Could you describe your daily routine?
We get up between 4:45am and 5:00am. I have to be at work by 6am, so we are on a tight schedule. If I'm lucky she will get up the first time I ask her, but she's super stubborn. Once she gets up, she will go outside to pee. Sometimes she can't hold herself up, so she has to be cleaned up.
She then eats her morning kibble. Her morning kibble has to be served to her in bed, she will not eat out of her regular bowl in the morning for some reason. This is a new thing that happened after her FCE. While she eats, I get ready for work.
Once done, she will go back outside to poop. She comes in and gets CBD oil (to help manage her arthritis), and settles down to go back to sleep. I work until 3:00pm, so my husband bought an in home camera to monitor her activities, and we are able to speak to her through it if needed.
I get home from work around 3:30pm. Lilly is usually waiting at the door. We go outside, she does her business, then we take a walk around the garden. Depending on the weather she may lounge around outside, or come in, and lay around. She eats a home-cooked dinner at around 5:30pm (she will not eat kibble for dinner). That also happened after her FCE.
After dinner she usually goes to relax with her dad, and watches TV. She goes out to use the bathroom around 9:30pm, then gets more CBD oil.
I am off on Tuesday, so that is pool day for her. She has a baby pool she likes to walk around in, and drink the water. It's like her giant water bowl.
Lilly enjoys sleeping in on weekends. She gets up whenever she feels like it.

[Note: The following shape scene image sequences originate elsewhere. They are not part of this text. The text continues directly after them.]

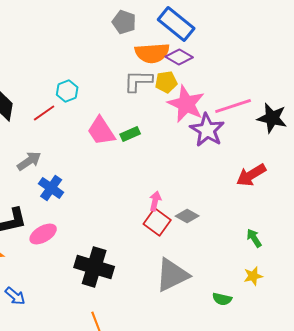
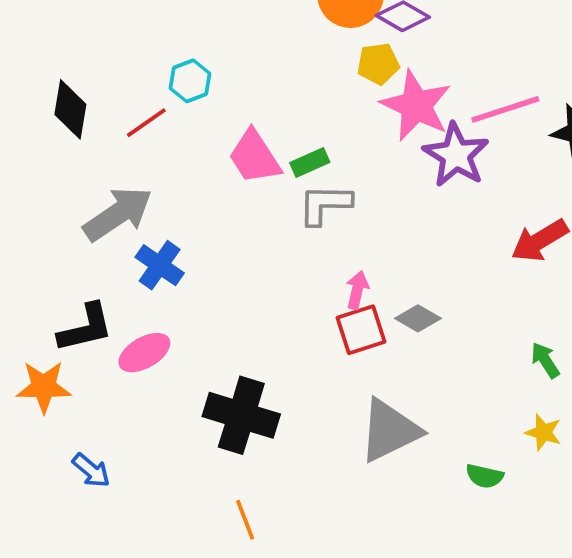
gray L-shape: (138, 81) -> (325, 204), moved
gray arrow: (29, 161) -> (118, 214), size x1.5
red square: (157, 222) -> (361, 330), turned 36
yellow star: (253, 276) -> (543, 432), turned 30

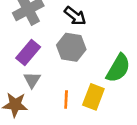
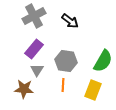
gray hexagon: (71, 47) -> (66, 61), moved
yellow rectangle: (93, 97) -> (93, 90), moved

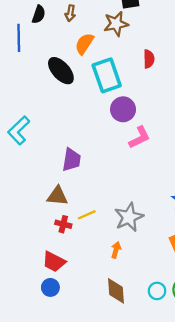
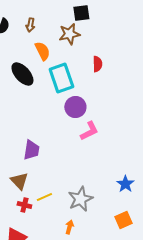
orange semicircle: (84, 44) -> (42, 51), turned 120
brown triangle: (57, 196) -> (19, 181), turned 42

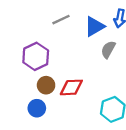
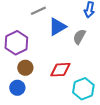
blue triangle: (94, 26) -> (57, 27), moved
red diamond: (71, 87) -> (60, 70), moved

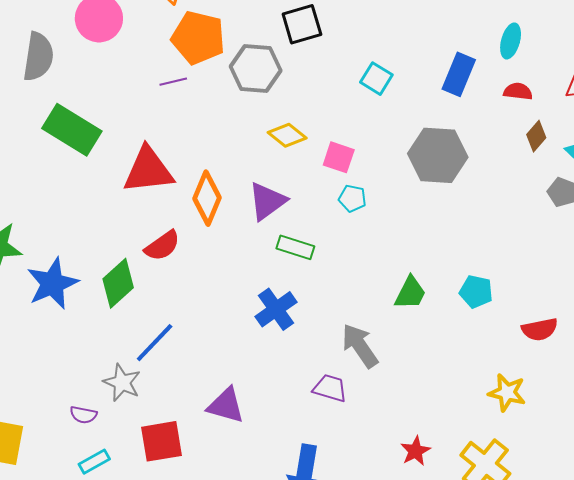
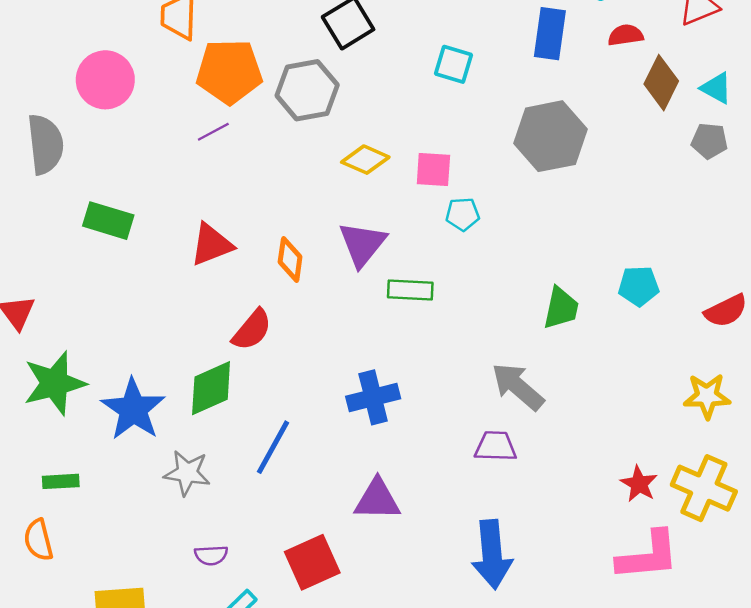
green rectangle: (72, 130) -> (108, 221), size x0.7
brown diamond: (536, 136) -> (661, 83), size x1.4
red triangle: (148, 170) -> (211, 245), size x0.7
orange diamond: (207, 198) -> (290, 259), size x0.7
green diamond: (118, 283) -> (211, 388), turned 33
blue cross: (276, 309) -> (373, 397), moved, turned 36
gray star: (122, 383) -> (187, 473), moved
red star: (415, 451) -> (639, 484), moved

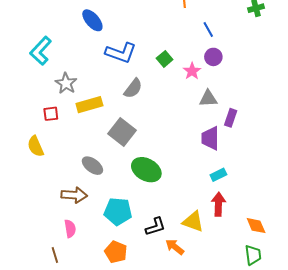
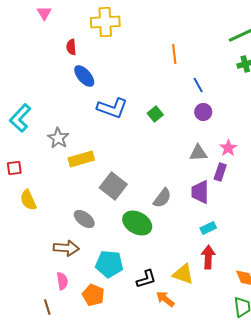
cyan L-shape: (41, 51) -> (20, 118), moved
pink star: (192, 71) -> (228, 148), moved
gray semicircle: (133, 88) -> (162, 198), moved
red square: (51, 114) -> (14, 168), moved
orange pentagon: (116, 252) -> (93, 295), moved

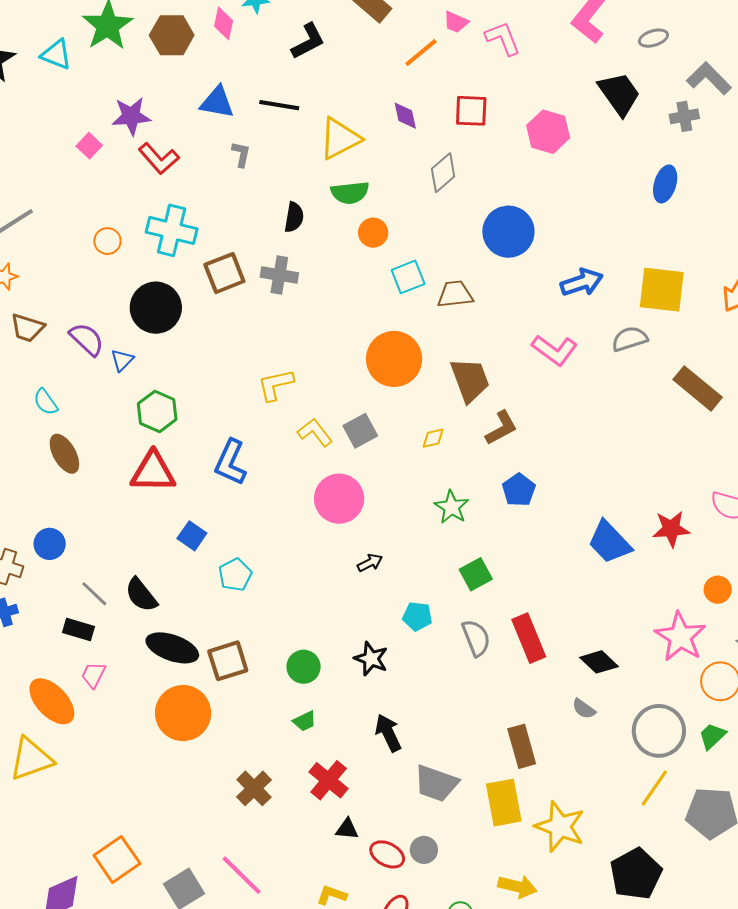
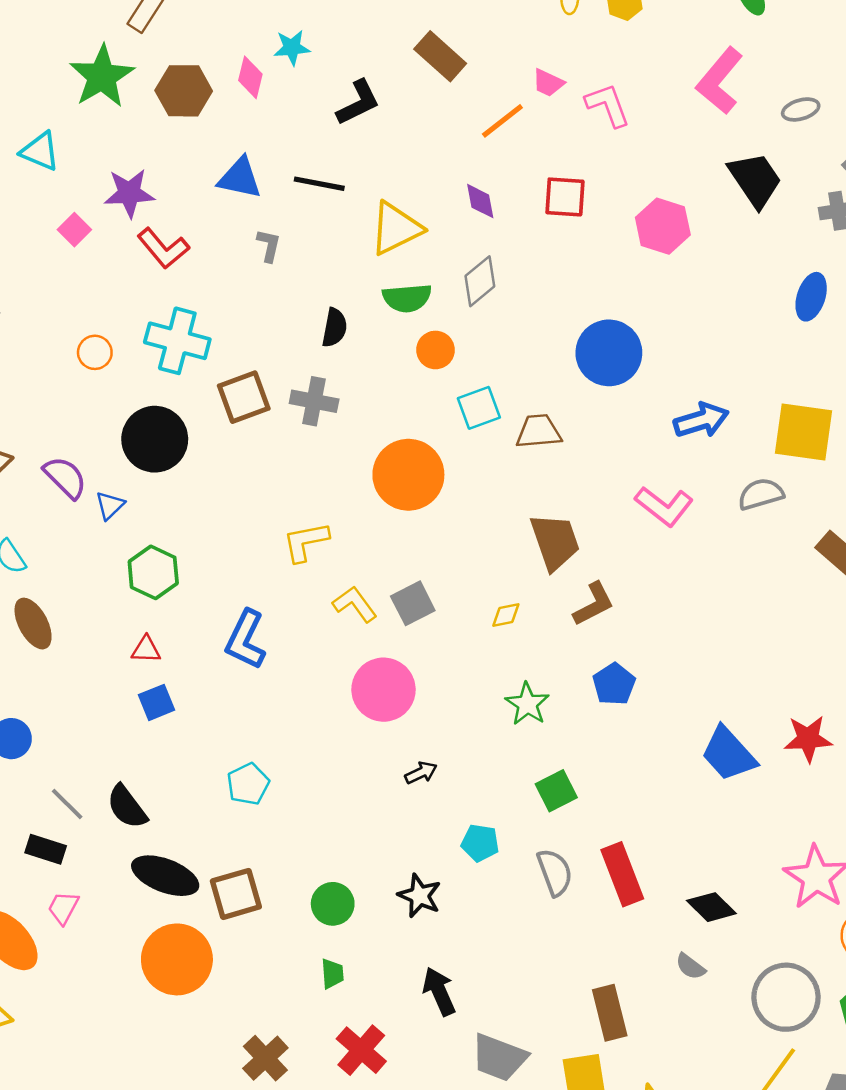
cyan triangle: (56, 55) -> (40, 151), moved
gray diamond: (443, 173) -> (480, 281), moved
orange circle: (394, 359) -> (408, 475), moved
red triangle: (153, 472) -> (146, 649), size x0.5
blue square: (192, 536) -> (157, 702), moved, turned 32
green trapezoid: (305, 721) -> (332, 974), turned -70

She pretty much likes to do her own thing, whether it be lounging outside, or running around. She gets tired very quickly, so any activity requires a nap afterwards!
We try to keep her on a schedule, so her activities are close to the same on weekends. In the summer, she enjoys going to the bay. One weekend a month is spent on getting ingredients, and cooking large batches of food for her dinners.
Would you recommend any products to managed FCE?
What physical therapy have you tried?
We did do PT for about 2 months. She got laser therapy, and hydro therapy.
I'm not sure that it did anything more than we could have done with the exercises she does. She hated it!
What advice would you offer to someone whose dog has FCE?
I would say that recovery from FCE can be frustrating, and extremely exhausting at first, but it does get better. Every little milestone is a reason to celebrate. Don't compare your dog's progress to others.
Join support groups, that helped so much with my questions.